Extracted records
○ ○ ○ ○ ○ ○ ○

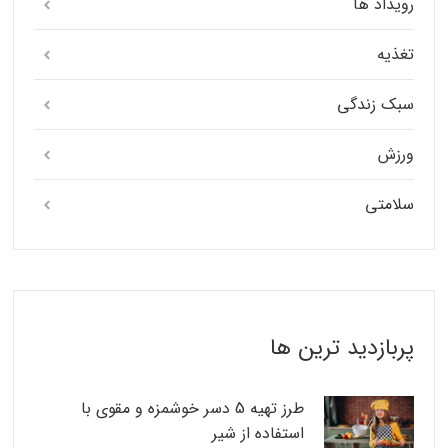
رویداد ها
تغذیه
سبک زندگی
ورزش
سلامتی
پربازدید ترین ها
طرز تهیه 5 دسر خوشمزه و مقوی با
استفاده از شیر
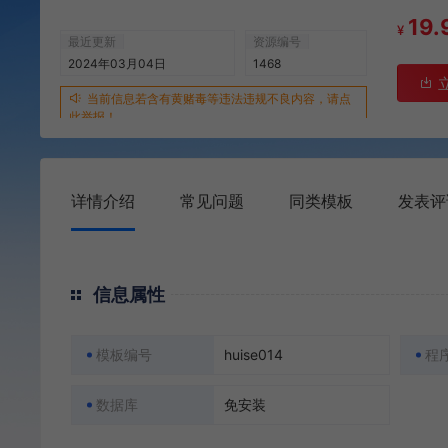
19.
¥
最近更新
资源编号
2024年03月04日
1468
当前信息若含有黄赌毒等违法违规不良内容，请点
此举报！
详情介绍
常见问题
同类模板
发表评
信息属性
模板编号
huise014
程
数据库
免安装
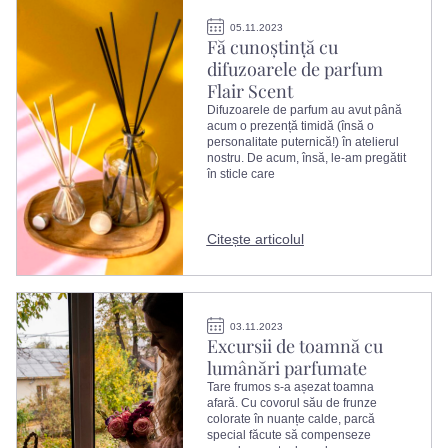
05.11.2023
Fă cunoștință cu
difuzoarele de parfum
Flair Scent
Difuzoarele de parfum au avut până
acum o prezență timidă (însă o
personalitate puternică!) în atelierul
nostru. De acum, însă, le-am pregătit
în sticle care
Citește articolul
03.11.2023
Excursii de toamnă cu
lumânări parfumate
Tare frumos s-a așezat toamna
afară. Cu covorul său de frunze
colorate în nuanțe calde, parcă
special făcute să compenseze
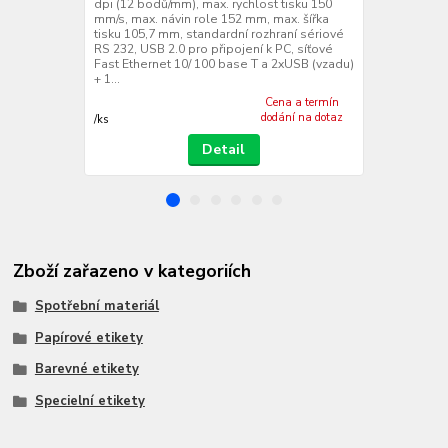
dpi (12 bodů/mm), max. rychlost tisku 150
dpi (12 bodů
mm/s, max. návin role 152 mm, max. šířka
mm/s, max. n
tisku 105,7 mm, standardní rozhraní sériové
tisku 105,7 
RS 232, USB 2.0 pro připojení k PC, síťové
RS 232, USB 2
Fast Ethernet 10/ 100 base T a 2xUSB (vzadu)
Fast Etherne
+ 1...
+ 1...
Cena a termín
dodání na dotaz
/
ks
/
ks
Detail
Zboží zařazeno v kategoriích
Spotřební materiál
Papírové etikety
Barevné etikety
Specielní etikety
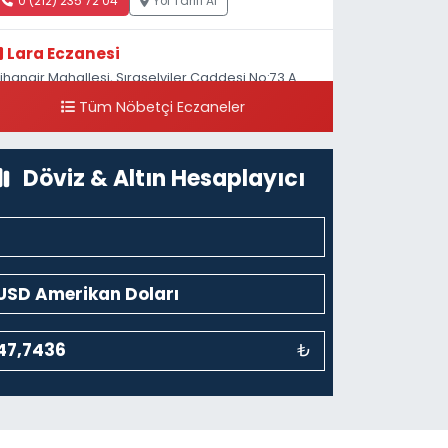
0 (212) 235 72 04
Yol Tarifi Al
Lara Eczanesi
ihangir Mahallesi, Sıraselviler Caddesi No:73 A
ihangir Beyoğlu İstanbul
Tüm Nöbetçi Eczaneler
0 (212) 293 90 86
Yol Tarifi Al
Döviz & Altın Hesaplayıcı
₺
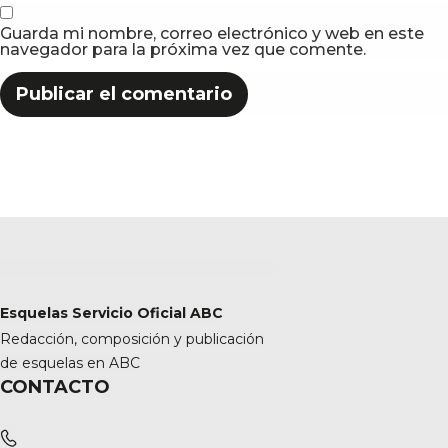
Guarda mi nombre, correo electrónico y web en este
navegador para la próxima vez que comente.
Esquelas Servicio Oficial ABC
Redacción, composición y publicación
de esquelas en ABC
CONTACTO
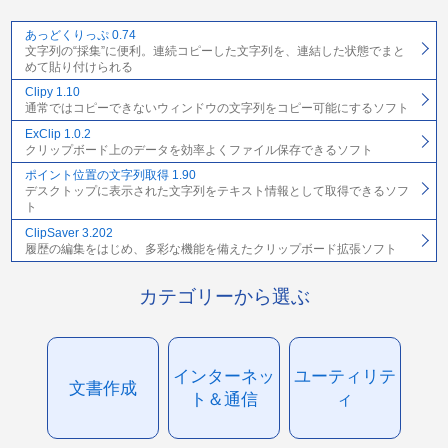
あっどくりっぷ 0.74
文字列の“採集”に便利。連続コピーした文字列を、連結した状態でまと
めて貼り付けられる
Clipy 1.10
通常ではコピーできないウィンドウの文字列をコピー可能にするソフト
ExClip 1.0.2
クリップボード上のデータを効率よくファイル保存できるソフト
ポイント位置の文字列取得 1.90
デスクトップに表示された文字列をテキスト情報として取得できるソフ
ト
ClipSaver 3.202
履歴の編集をはじめ、多彩な機能を備えたクリップボード拡張ソフト
カテゴリーから選ぶ
インターネッ
ユーティリテ
文書作成
ト＆通信
ィ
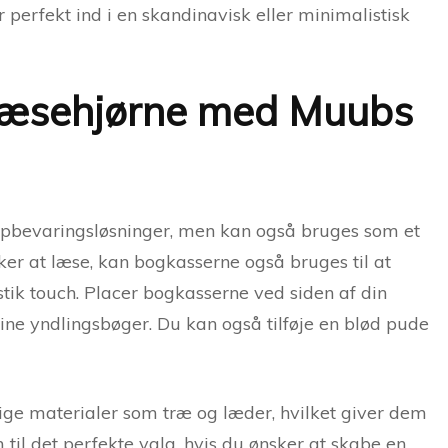
r perfekt ind i en skandinavisk eller minimalistisk
 læsehjørne med Muubs
opbevaringsløsninger, men kan også bruges som et
sker at læse, kan bogkasserne også bruges til at
tik touch. Placer bogkasserne ved siden af din
ine yndlingsbøger. Du kan også tilføje en blød pude
ige materialer som træ og læder, hvilket giver dem
m til det perfekte valg, hvis du ønsker at skabe en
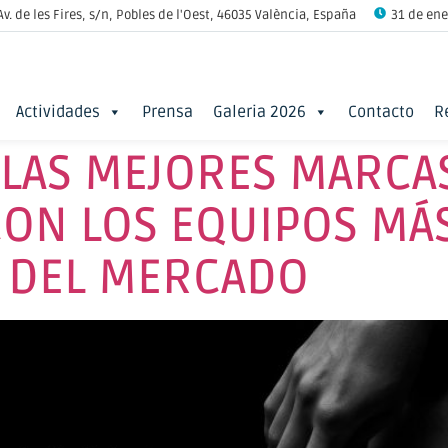
Av. de les Fires, s/n, Pobles de l'Oest, 46035 València, España
31 de ener
Actividades
Prensa
Galeria 2026
Contacto
R
 LAS MEJORES MARCA
CON LOS EQUIPOS MÁ
 DEL MERCADO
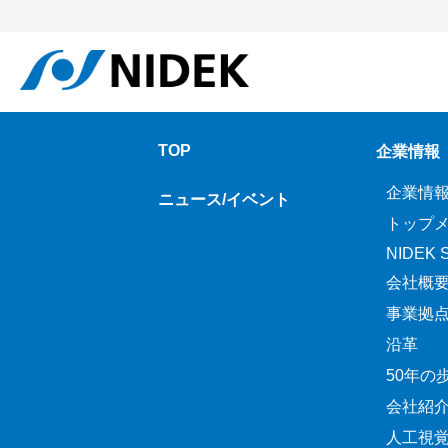
TOP
企業情報
企業情
ニュース/イベント
トップ
NIDEK Sp
会社概
事業拠
沿革
50年の
会社紹
人工視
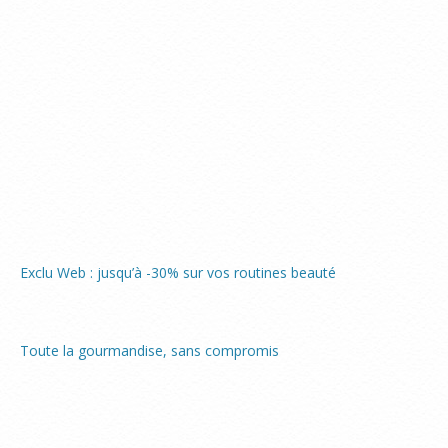
Exclu Web : jusqu’à -30% sur vos routines beauté
Toute la gourmandise, sans compromis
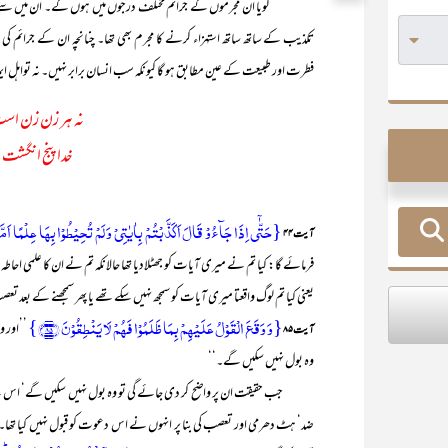
گویا ان مجرموں کے جرائم مختلف درجوں میں ہوں گے۔ ان میں سے کوئی انکار
تکذیب کے ساتھ ساتھ استہزاء کرنے کا مجرم بھی تھا۔ چنانچہ ان کے جرائم کی
فطرت اور طبیعت کے عین مطابق ہو گا کیونکہ سب انسان برابر نہیں۔ نہ تواہل 
نہ ہر زن زن است و
خدا پنج انگشت 
{حَتّٰۤی اِذَا جَآءُوۡ قَالَ اَکَذَّبۡتُمۡ بِاٰیٰتِیۡ وَ لَمۡ تُحِیۡطُوۡا بِہَا عِلۡمًا اَمَّا 
آیت ۴۴
فرمائے گا: کیا تم نے میری آیات کو جھٹلادیا تھا حالانکہ تم نے ان کا علمی احاطہ 
یعنی کیا تم لوگ واقعتا میری آیات کو سمجھ نہیں سکے تھے یا پھر سمجھنے کے بع
{وَ وَقَعَ الۡقَوۡلُ عَلَیۡہِمۡ بِمَا ظَلَمُوۡا فَہُمۡ لَا یَنۡطِقُوۡنَ ﴿۸۵﴾}
’’اور 
آیت ۸۵
وہ بول نہیں سکیں گے۔‘‘
جب حقیقت ان پر واضح کر دی جائے گی تو وہ بول نہیں سکیں گے‘ اس لیے 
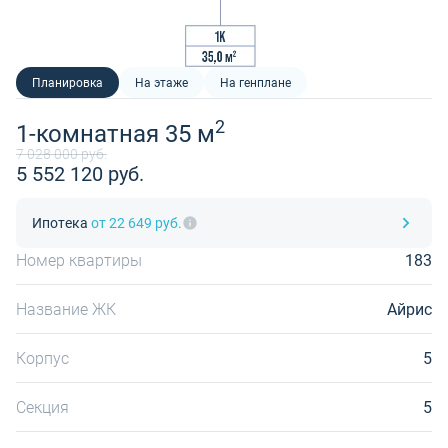
Планировка
На этаже
На генплане
2
1-комнатная 35 м
7 028 000 руб.
5 552 120 руб.
Ипотека
от 22 649 руб.
Номер квартиры
183
Название ЖК
Айрис
Корпус
5
Секция
5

○ ○ ○ ○ ○ ○ ○

» **Problem description**: The required answer is a single number: the count of lines in the entries that hold the string "bogkasserne".

» **Result of this exercise**: 2